Luedji Luna reflete sobre seu novo disco “Um Mar Pra Cada Um” em uma postagem nas redes sociais: “No fundo de um oceano abissal, ou ali mesmo na superfície, existe um mar invisível. Ele é vivo e dinâmico, estranho e, ao mesmo tempo, encantador. Acontece o mesmo dentro da gente.”
A profundidade vira metáfora da tristeza; a superfície, da leveza. Por isso, efeitos como reverb e ecos são usados para criar sensações de imersão — com timbres que remetem à água e referências a sonoridades indígenas e africanas.
O mar como origem e espiritualidade
Esse elo entre oceano e ancestralidade também aparece em músicas que abordam o mar como espaço espiritual.
No Brasil, artistas celebram o dois de fevereiro — Dia de Iemanjá — desde Dorival Caymmi, com canções como “Rainha do Mar” (1939) e “Dois de Fevereiro”. As músicas foram regravadas por nomes como Gal Costa e Gilberto Gil, mantendo viva a conexão com os orixás.
O sambista Candeia cantou “O Mar Serenou” como louvor a uma sereia encantadora. Já “Oceano”, de Djavan, mistura religiosidade e romance ao retratar o mar como lugar de transformação.
Marina Lima também associa o oceano à origem da vida. Em entrevistas, ela já comparou o mar à placenta. Por isso, existiria essa sensação de já pertencer ao mar desde antes de nascer.
Nos últimos anos, uma série de discos tem se aprofundado na estética oceânica.
Em “S.O.S”, SZA aparece perdida no mar, frágil e isolada da terra firme.
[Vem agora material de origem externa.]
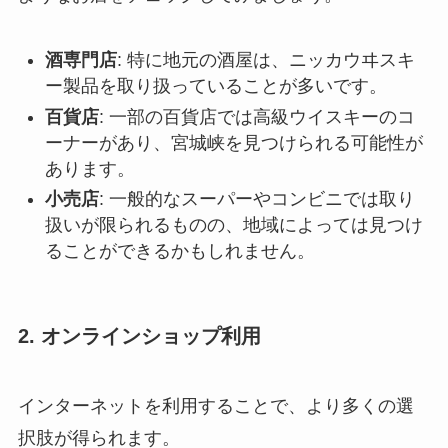
酒専門店
: 特に地元の酒屋は、ニッカウヰスキ
ー製品を取り扱っていることが多いです。
百貨店
: 一部の百貨店では高級ウイスキーのコ
ーナーがあり、宮城峡を見つけられる可能性が
あります。
小売店
: 一般的なスーパーやコンビニでは取り
扱いが限られるものの、地域によっては見つけ
ることができるかもしれません。
2. オンラインショップ利用
インターネットを利用することで、より多くの選
択肢が得られます。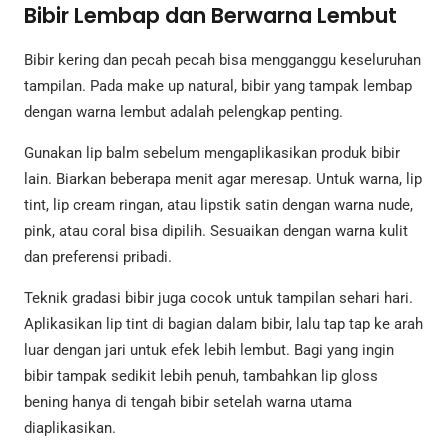
Bibir Lembap dan Berwarna Lembut
Bibir kering dan pecah pecah bisa mengganggu keseluruhan
tampilan. Pada make up natural, bibir yang tampak lembap
dengan warna lembut adalah pelengkap penting.
Gunakan lip balm sebelum mengaplikasikan produk bibir
lain. Biarkan beberapa menit agar meresap. Untuk warna, lip
tint, lip cream ringan, atau lipstik satin dengan warna nude,
pink, atau coral bisa dipilih. Sesuaikan dengan warna kulit
dan preferensi pribadi.
Teknik gradasi bibir juga cocok untuk tampilan sehari hari.
Aplikasikan lip tint di bagian dalam bibir, lalu tap tap ke arah
luar dengan jari untuk efek lebih lembut. Bagi yang ingin
bibir tampak sedikit lebih penuh, tambahkan lip gloss
bening hanya di tengah bibir setelah warna utama
diaplikasikan.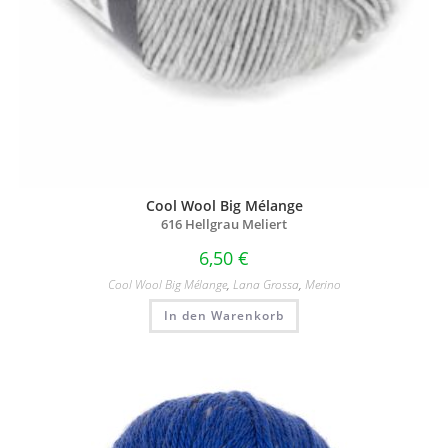
Cool Wool Big Mélange
616 Hellgrau Meliert
6,50
€
Cool Wool Big Mélange
,
Lana Grossa
,
Merino
In den Warenkorb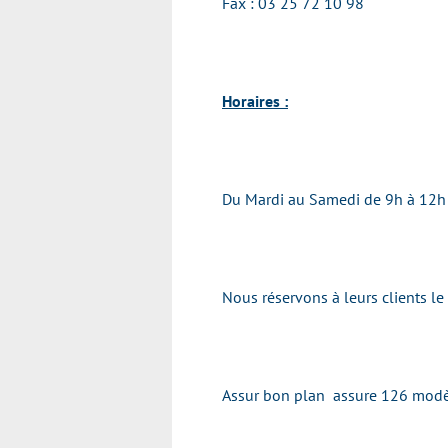
Fax :
03 25 72 10 98
Horaires :
Du Mardi au Samedi de 9h à 12h 
Nous réservons à leurs clients le
Assur bon plan assure 126 modèl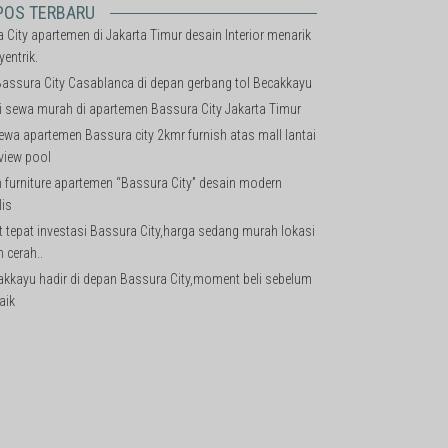
POS TERBARU
 City apartemen di Jakarta Timur desain Interior menarik
yentrik.
assura City Casablanca di depan gerbang tol Becakkayu
li sewa murah di apartemen Bassura City Jakarta Timur
sewa apartemen Bassura city 2kmr furnish atas mall lantai
view pool
furniture apartemen “Bassura City” desain modern
is
tepat investasi Bassura City,harga sedang murah lokasi
 cerah..
akkayu hadir di depan Bassura City,moment beli sebelum
aik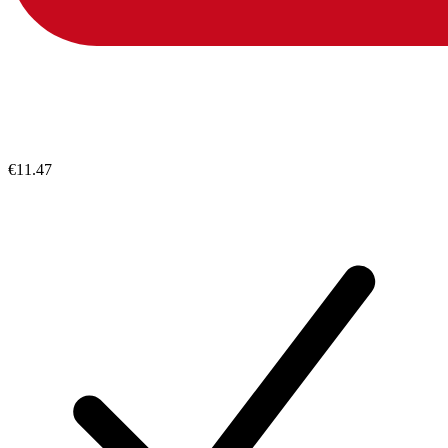
€11.47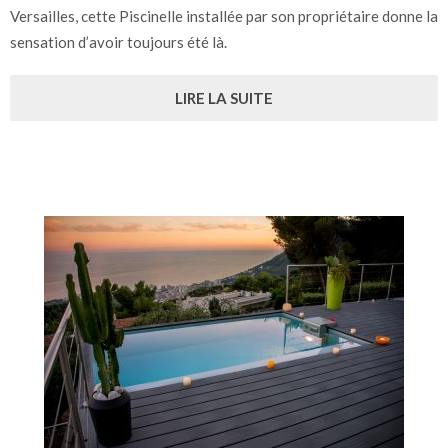
Versailles, cette Piscinelle installée par son propriétaire donne la
sensation d’avoir toujours été là.
LIRE LA SUITE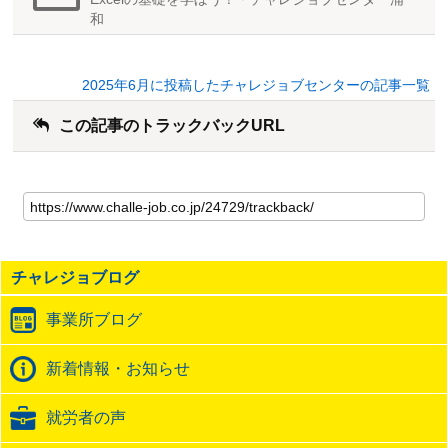
和
2025年6月に投稿したチャレジョブセンターの記事一覧
この記事のトラックバックURL
こ
の
記
事
の
チャレジョブログ
ト
ラ
事業所ブログ
ッ
ク
バ
新着情報・お知らせ
ッ
ク
就労者の声
URL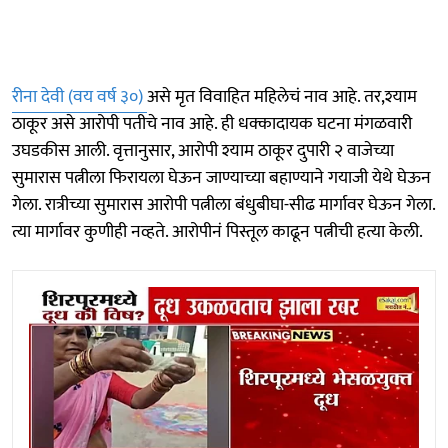
रीना देवी (वय वर्ष ३०)
असे मृत विवाहित महिलेचं नाव आहे. तर,श्याम
ठाकूर असे आरोपी पतीचे नाव आहे. ही धक्कादायक घटना मंगळवारी
उघडकीस आली. वृत्तानुसार, आरोपी श्याम ठाकूर दुपारी २ वाजेच्या
सुमारास पत्नीला फिरायला घेऊन जाण्याच्या बहाण्याने गयाजी येथे घेऊन
गेला. रात्रीच्या सुमारास आरोपी पत्नीला बंधुबीघा-सीढ मार्गावर घेऊन गेला.
त्या मार्गावर कुणीही नव्हते. आरोपीनं पिस्तूल काढून पत्नीची हत्या केली.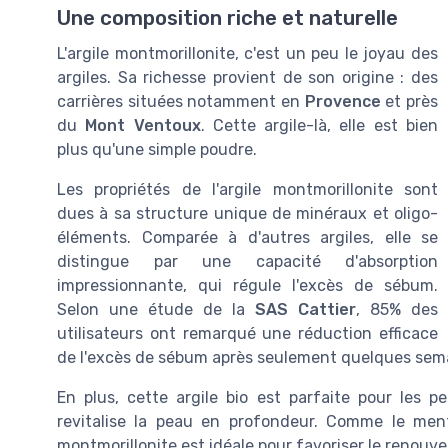
Une composition riche et naturelle
L'argile montmorillonite, c'est un peu le joyau des
argiles. Sa richesse provient de son origine : des
carrières situées notamment en
Provence
et près
du
Mont Ventoux
. Cette argile-là, elle est bien
plus qu'une simple poudre.
Les propriétés de l'argile montmorillonite sont
dues à sa structure unique de minéraux et oligo-
éléments. Comparée à d'autres argiles, elle se
distingue par une capacité d'absorption
impressionnante, qui régule l'excès de sébum.
Selon une étude de la
SAS Cattier
, 85% des
utilisateurs ont remarqué une réduction efficace
de l'excès de sébum après seulement quelques semai
En plus, cette argile bio est parfaite pour les p
revitalise la peau en profondeur. Comme le me
montmorillonite est idéale pour favoriser le renouve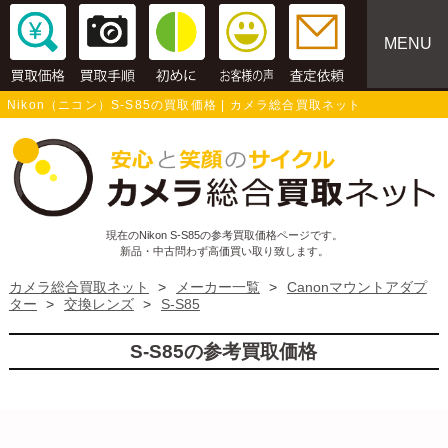
MENU
Nikon（ニコン）S-S85の買取価格 | カメラ総合買取ネット
現在のNikon S-S85の参考買取価格ページです。
新品・中古問わず高価買い取り致します。
カメラ総合買取ネット
>
メーカー一覧
>
Canonマウントアダプ
ター
>
交換レンズ
>
S-S85
S-S85の参考買取価格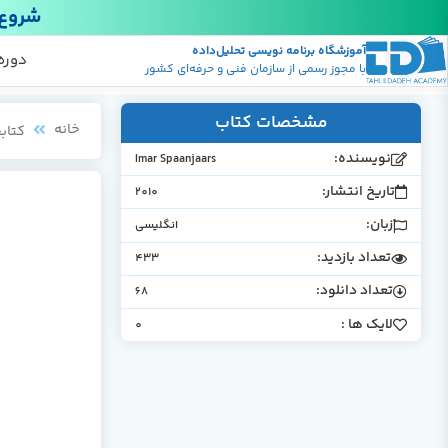
شروع 
آموزشگاه برنامه نویسی تحلیل‌داده
پکیج
منابع
دوره
با مجوز رسمی از سازمان فنی و حرفه‌ای کشور
مشخصات کتاب
خانه
کتابخ
نویسنده:
Imar Spaanjaars
تاریخ انتشار:
2010
زبان:
انگلیسی
تعداد بازدید:
433
تعداد دانلود:
68
لایک ها :
0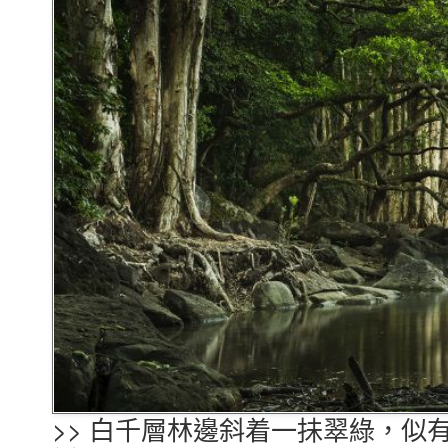
>> 白千層林邊斜着一抺翠綠，似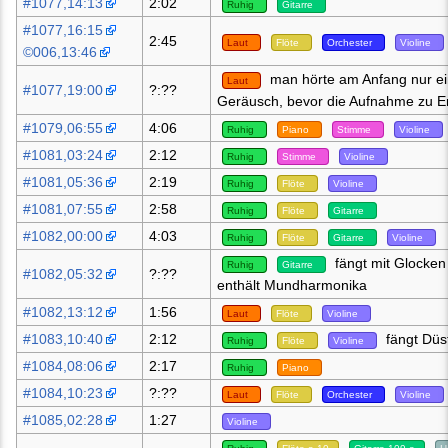
#1077,14:13
2:02
Ruhig
Gitarre
#1077,16:15
2:45
Laut
Flöte
Orchester
Violine
©006,13:46
man hörte am Anfang nur ei
Laut
#1077,19:00
?:??
Geräusch, bevor die Aufnahme zu E
#1079,06:55
4:06
Ruhig
Piano
Stimme
Violine
#1081,03:24
2:12
Ruhig
Stimme
Violine
#1081,05:36
2:19
Ruhig
Flöte
Violine
#1081,07:55
2:58
Ruhig
Flöte
Gitarre
#1082,00:00
4:03
Ruhig
Flöte
Gitarre
Violine
fängt mit Glocken
Ruhig
Gitarre
#1082,05:32
?:??
enthält Mundharmonika
#1082,13:12
1:56
Laut
Flöte
Violine
#1083,10:40
2:12
fängt Düs
Ruhig
Flöte
Violine
#1084,08:06
2:17
Ruhig
Piano
#1084,10:23
?:??
Laut
Flöte
Orchester
Violine
#1085,02:28
1:27
Violine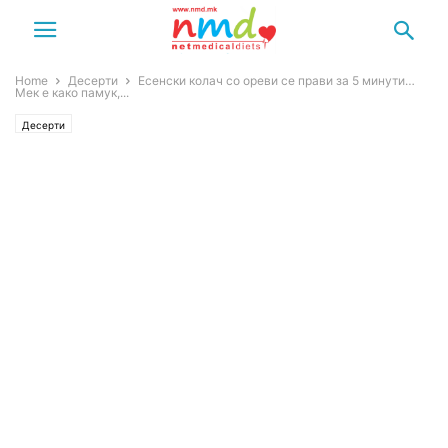
Home
Десерти
Есенски колач со ореви се прави за 5 минути…
Мек е како памук,...
Десерти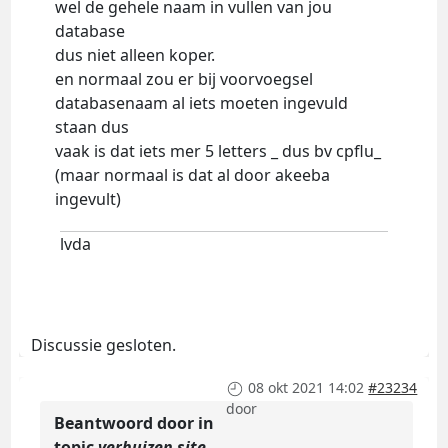
wel de gehele naam in vullen van jou
database
dus niet alleen koper.
en normaal zou er bij voorvoegsel
databasenaam al iets moeten ingevuld
staan dus
vaak is dat iets mer 5 letters _ dus bv cpflu_
(maar normaal is dat al door akeeba
ingevult)
lvda
Discussie gesloten.
08 okt 2021 14:02
#23234
door
Beantwoord door
in
topic
verhuizen site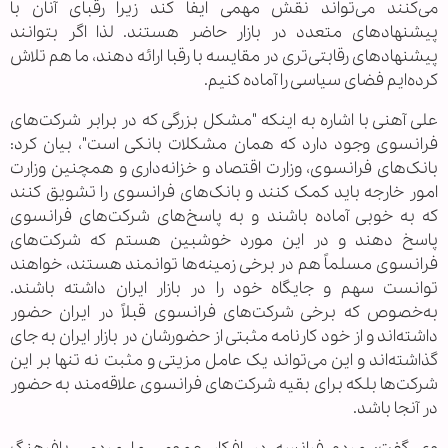
می‌کنند می‌تواند نقش مهمی ایفا کند زیرا رقبای آنان با
پیشنهادهای متعدد در بازار حاضر هستند. لذا اگر بتوانند
پیشنهادهای رقابتی‌تری در مقایسه با رقبا ارائه دهند، ما هم تلاش
کرده‌ایم فضای سیاسی را آماده کنیم.
علی آهنی با اشاره به اینکه "مشکل بزرگی که در برابر شرکت‌های
فرانسوی وجود دارد که همان مشکلات بانکی است"، بیان کرد:
بانک‌های فرانسوی، وزارت اقتصاد و خزانه‌داری و همچنین وزارت
امور خارجه باید کمک کنند و بانک‌های فرانسوی را تشویق کنند
که به خوبی آماده باشند و به پاسخ‌های شرکت‌های فرانسوی
پاسخ دهند و در این مورد خوشبین هستم که شرکت‌های
فرانسوی مسلماً هم در برخی زمینه‌ها توانمند هستند، خواهند
توانست سهم و جایگاه خود را در بازار ایران داشته باشند.
به‌خصوص که برخی شرکت‌های فرانسوی قبلاً در ایران حضور
داشته‌اند و از خود کارنامه مثبتی از حضورشان در بازار ایران به جای
گذاشته‌اند و این می‌تواند یک عامل مزیتی و مثبت نه تنها بر این
شرکت‌ها بلکه برای بقیه شرکت‌های فرانسوی علاقه‌مند به حضور
در آنجا باشد.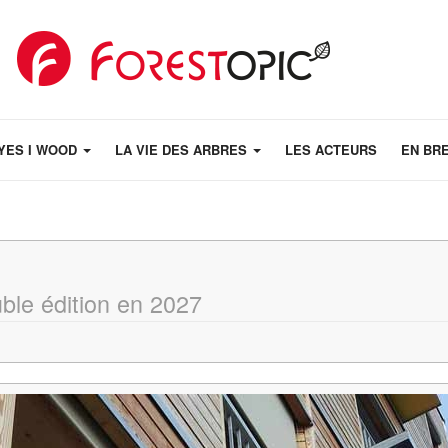
YES I WOOD
LA VIE DES ARBRES
LES ACTEURS
EN BR
ble édition en 2027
Em “Coisas Naturais”, Marina Sena transforma a imersão literal em metáfora de autoconhecimento.
Maré sensível
No fim das contas, o mar talvez seja só uma forma de dizer o que ainda não conseguimos nomear: cansaço, esperança, medo, nostalgia, amor.
A geração que nasceu com o mundo digitalizado tem buscado, em suas músicas, outras linguagens para dar conta do que sente. E a água — essa entidade fluida, ancestral, viva — tem sido uma das metáforas mais férteis para isso.
Seja na religião, ciência ou espiritualidade, a música e o mar se misturam entre o fundo e a superfície, o caos e a cura, eles seguem a deriva — tentando não afundar.